「ジノ監督らしく、綺麗で清々しさもある短編だが、物足りなさも。」二つの光 zx800さんの映画レビュー(感想・評価)
ジノ監督らしく、綺麗で清々しさもある短編だが、物足りなさも。
綺麗であり悪意がなく清々しさもある短編。
ホ・ジノ監督作品は比較的好きで見ております。
上映時間が短編とは知らなかったので、これからさらに展開があるのかなと期待していたところで終わってしまい驚きました。
監督の世界観は出ていると思います。
登場人物2人のファンは満足かもしれないです。
2人の美男美女が出たことでこの映画に清々しさを与えています。ただ、どこか綺麗事で現実感が足りない部分があるのも確か。写真やピアノなどより効果的に使う方法があった気がする。
多少なりとも作家性は出ているので、人間の描写は浅過ぎはしないが、やや軽め。
作品として全く浅いわけではないが、良くも悪くも浮かんだこういう話を作りたいなと思っていたものを短編にした自主制作映画の短編の様な印象を受けた。プロであるならば、もう少し俳優の演技や物語や映像の深みが欲しいところ。

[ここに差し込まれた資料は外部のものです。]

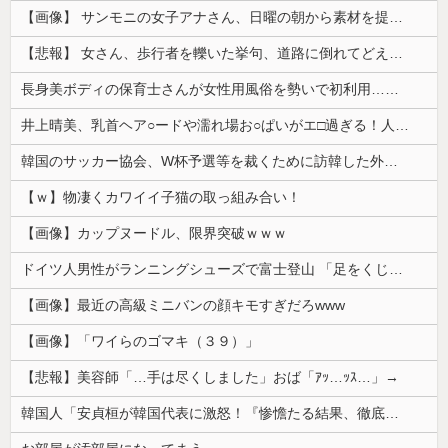
【画像】 サンモニの女子アナさん、日曜の朝から素材を提供してしまう
【悲報】 女さん、歩行者を轢いた挙句、道路に倒れてどえらいことになってしまうw w w w w w w
長身美ボディの保育士さんが女性用風俗を勢いで初利用…子供に絶対見せられないメスの顔でイキまくり。
井上晴美、乳首ヘア○ードや濡れ場お○ぱいがエ□過ぎる！人生最後のラスト写真集、最高！！
韓国のサッカー協会、W杯予選等を裁くために訪韓した外国人審判を「性接待」していた……大して強くもないチームが潤沢な予算を持ってりゃそうなるわな
【ｗ】物凄くカワイイ子猫の取っ組み合い！
【画像】カップヌードル、限界突破ｗｗｗ
ドイツ人男性がランニングシューズで富士登山 「足をくじいて動けない」
【画像】最近の高級ミニバンの顔キモすぎだろwww
【画像】「ワイらのゴマキ（３９）」
【悲報】美容師「…手は尽くしました」おば「ｱｯ…ｯｽ…」→
韓国人「安貞桓が韓国代表に激怒！『惨憺たる結果、徹底的な刷新が必要だ』と監督や協会を痛烈批判」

ホ・ジノ監督の中でもユ・ヨンギルの映像もあいまって、代表作とも言える【八月のクリスマス】の映画としての密度。
それ以降、『春の日は過ぎゆく』の記憶や音や胸に何か残る感覚。
やや間延びした感もあり、大外的に映画化するような話ではなかったが、何度も見ると登場人物の微妙な心情が垣間見える四月の雪。
それぞれ娯楽映画とは一線を課した魅力はあるが、映画としての完成度はやや落ちている気がする。
最初の2作品を見て、これからの監督作に非常に期待を寄せていた立場としては、今後このような作品ばかりでは少々残念。
それでも、人の温かさがあり、不快な映画ではないので今作を見た人が良い映画だったと思えるならば、それはそれで悪い映画ではないと思いました。